Clinical Database Supervisor
Manages and oversees all data collection and submission to include the following:
- Support clinical data collection activities on a number of variables, including the areas of administrative, demographic, admission status, history and risk factors, cardiac status, cath lab visits, for both visits for diagnostic and PCI information, lesion and treatment information, operating room visits for both coronary artery bypass graft and valve surgeries, adverse events, and discharge status. Data are collected through chart review then validated, and submitted for the following databases:
- The Society for Thoracic Surgeons/Lumedx Apollo Database
- National Cardiovascular Data Registry/CathPCI Registry and ICD Registry
Quality Core Measure Team
Core Measure Analyst: 719.584.4915
Parkview Medical Center is pleased to be a part of the Hospital Inpatient Quality Reporting Program. This program focuses on data from several different Quality Measures that are collected by our team of analysts and abstractors. These Quality Measures include Acute Myocardial Infarction, Heart Failure, Pneumonia and the Surgical Care Improvement Project. These measures are collected to ensure quality health care and patient safety.
The Analysts assist physicians and the organization by providing current data, the Abstractors also assist by keeping current on Quality Measure requirements and submitting data to CMS/Joint Commission.
Parkview strives to meet or exceed the Hospital Inpatient Quality Reporting Programs expectations set forth by CMS/Joint Commission. Our team interacts on a daily basis with the physicians and staff to assure the standards are being implemented and address any concerns at the point of care.
These measures are publicly reported; please see the following web sites for additional information:
The Quality Assurance Analysts identify, review and coordinate all aspects of physician related quality issues. This includes peer review and, as needed, external review.
The process of identifying quality issues entails screening numerous sources daily.

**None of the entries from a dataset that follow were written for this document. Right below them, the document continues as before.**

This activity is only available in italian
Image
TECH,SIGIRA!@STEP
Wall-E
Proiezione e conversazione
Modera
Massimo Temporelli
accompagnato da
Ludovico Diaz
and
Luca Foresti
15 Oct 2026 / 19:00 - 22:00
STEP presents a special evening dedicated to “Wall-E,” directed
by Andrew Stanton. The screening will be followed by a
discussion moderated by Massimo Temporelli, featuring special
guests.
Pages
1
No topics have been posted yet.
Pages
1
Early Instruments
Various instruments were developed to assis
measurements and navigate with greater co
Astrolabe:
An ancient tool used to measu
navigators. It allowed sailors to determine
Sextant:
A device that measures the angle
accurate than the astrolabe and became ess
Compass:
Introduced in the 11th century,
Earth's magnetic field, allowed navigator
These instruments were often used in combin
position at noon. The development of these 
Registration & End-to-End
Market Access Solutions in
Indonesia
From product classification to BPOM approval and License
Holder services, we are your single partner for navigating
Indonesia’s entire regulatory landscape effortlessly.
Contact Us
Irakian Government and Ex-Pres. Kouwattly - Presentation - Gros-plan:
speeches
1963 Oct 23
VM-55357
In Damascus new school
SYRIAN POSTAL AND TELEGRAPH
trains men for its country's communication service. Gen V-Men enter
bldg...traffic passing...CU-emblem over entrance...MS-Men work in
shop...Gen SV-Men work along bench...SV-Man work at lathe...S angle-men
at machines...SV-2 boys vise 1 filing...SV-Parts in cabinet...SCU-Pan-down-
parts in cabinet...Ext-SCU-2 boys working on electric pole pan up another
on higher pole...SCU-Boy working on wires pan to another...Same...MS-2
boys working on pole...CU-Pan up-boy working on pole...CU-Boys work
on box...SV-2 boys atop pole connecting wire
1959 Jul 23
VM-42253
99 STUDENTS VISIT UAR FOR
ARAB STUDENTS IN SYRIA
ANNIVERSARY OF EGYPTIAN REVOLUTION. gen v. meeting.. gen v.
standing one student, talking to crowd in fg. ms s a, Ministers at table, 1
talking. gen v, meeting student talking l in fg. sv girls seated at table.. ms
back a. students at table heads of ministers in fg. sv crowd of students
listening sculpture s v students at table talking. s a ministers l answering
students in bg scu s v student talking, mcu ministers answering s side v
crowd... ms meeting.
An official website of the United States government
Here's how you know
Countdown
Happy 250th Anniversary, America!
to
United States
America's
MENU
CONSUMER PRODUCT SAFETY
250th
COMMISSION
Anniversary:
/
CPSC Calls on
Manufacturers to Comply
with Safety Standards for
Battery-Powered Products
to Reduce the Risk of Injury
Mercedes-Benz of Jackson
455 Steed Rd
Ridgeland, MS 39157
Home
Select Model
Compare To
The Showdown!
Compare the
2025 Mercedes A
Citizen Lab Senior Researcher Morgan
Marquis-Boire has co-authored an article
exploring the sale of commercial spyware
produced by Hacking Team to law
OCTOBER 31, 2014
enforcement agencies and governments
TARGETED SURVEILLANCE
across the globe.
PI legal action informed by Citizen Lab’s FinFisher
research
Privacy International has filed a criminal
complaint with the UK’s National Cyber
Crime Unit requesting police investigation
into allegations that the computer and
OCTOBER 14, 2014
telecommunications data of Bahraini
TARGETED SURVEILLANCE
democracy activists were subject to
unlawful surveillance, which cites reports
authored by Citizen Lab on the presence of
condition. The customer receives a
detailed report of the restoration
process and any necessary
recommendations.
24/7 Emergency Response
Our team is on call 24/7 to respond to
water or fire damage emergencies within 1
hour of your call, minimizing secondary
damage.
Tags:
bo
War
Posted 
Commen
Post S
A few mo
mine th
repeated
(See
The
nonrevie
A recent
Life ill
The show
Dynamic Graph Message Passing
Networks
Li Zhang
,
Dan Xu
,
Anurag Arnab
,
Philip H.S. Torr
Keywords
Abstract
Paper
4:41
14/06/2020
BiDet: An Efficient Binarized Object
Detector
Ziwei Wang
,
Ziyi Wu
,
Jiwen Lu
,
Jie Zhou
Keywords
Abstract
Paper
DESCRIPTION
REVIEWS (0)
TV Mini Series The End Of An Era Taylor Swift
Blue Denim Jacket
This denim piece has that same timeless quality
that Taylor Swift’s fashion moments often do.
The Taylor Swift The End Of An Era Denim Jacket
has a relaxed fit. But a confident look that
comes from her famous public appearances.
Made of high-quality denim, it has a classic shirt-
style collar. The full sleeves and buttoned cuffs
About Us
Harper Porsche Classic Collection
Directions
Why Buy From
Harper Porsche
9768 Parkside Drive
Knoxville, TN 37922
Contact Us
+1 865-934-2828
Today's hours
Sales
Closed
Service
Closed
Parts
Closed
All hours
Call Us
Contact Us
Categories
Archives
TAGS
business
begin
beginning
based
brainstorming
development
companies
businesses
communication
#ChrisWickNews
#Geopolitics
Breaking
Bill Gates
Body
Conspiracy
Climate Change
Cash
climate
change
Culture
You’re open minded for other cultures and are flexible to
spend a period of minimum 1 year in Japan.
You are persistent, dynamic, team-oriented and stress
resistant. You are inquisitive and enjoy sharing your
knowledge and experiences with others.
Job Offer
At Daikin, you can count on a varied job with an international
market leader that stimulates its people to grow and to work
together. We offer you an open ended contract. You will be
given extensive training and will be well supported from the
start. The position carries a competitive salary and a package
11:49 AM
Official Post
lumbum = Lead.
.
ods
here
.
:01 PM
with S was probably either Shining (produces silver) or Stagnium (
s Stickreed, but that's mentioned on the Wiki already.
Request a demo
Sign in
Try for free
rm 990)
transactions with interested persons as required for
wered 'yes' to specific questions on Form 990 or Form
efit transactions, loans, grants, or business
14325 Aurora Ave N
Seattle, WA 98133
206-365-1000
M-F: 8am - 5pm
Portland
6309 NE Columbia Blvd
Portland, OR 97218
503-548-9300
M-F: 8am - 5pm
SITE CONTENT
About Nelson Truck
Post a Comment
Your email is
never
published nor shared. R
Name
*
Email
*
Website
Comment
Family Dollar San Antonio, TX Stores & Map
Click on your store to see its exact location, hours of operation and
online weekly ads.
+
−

An Ongoing Professional Practice Evaluation is prepared for each physician and presented biannually to assure that both obvious opportunities to improve and "trends" are identified and addressed.
The QA Analyst also coordinates all new physicians’ "provisional review" process in which random patient visits are screened by a physician peer for quality of care.
The American College of Surgeons National Surgical Quality Improvement Program (ACS NSQIP) is a risk-adjusted data collection mechanism that provides participating hospitals with the tools and opportunity to develop quality initiatives to improve surgical care. ACS is continually interacting with key entities such as the Leapfrog Group, the National Quality Forum (NQF), the Agency for Healthcare Research and Quality (AHRQ), the Centers for Medicare and Medicaid (CMS), and The Joint Commission with regard to the ACS NSQIP. The Joint Commission awards ACS NSQIP hospitals a Merit Badge on their Quality Check public website. ACS NSQIP has recently implemented several changes that have led to unprecedented growth. As of May 2011, there are 350+ sites participating in the U.S. with fifteen sites in three Canadian provinces, one in Lebanon and one in the United Arab Emirates. Parkview Medical Center has been a participant since June 2006. A Surgical Clinical Nurse Reviewer, trained by ACS NSQIP personnel and certified annually, is responsible for all data collection and transmission of data to the central servers maintained by the American College of Surgeons.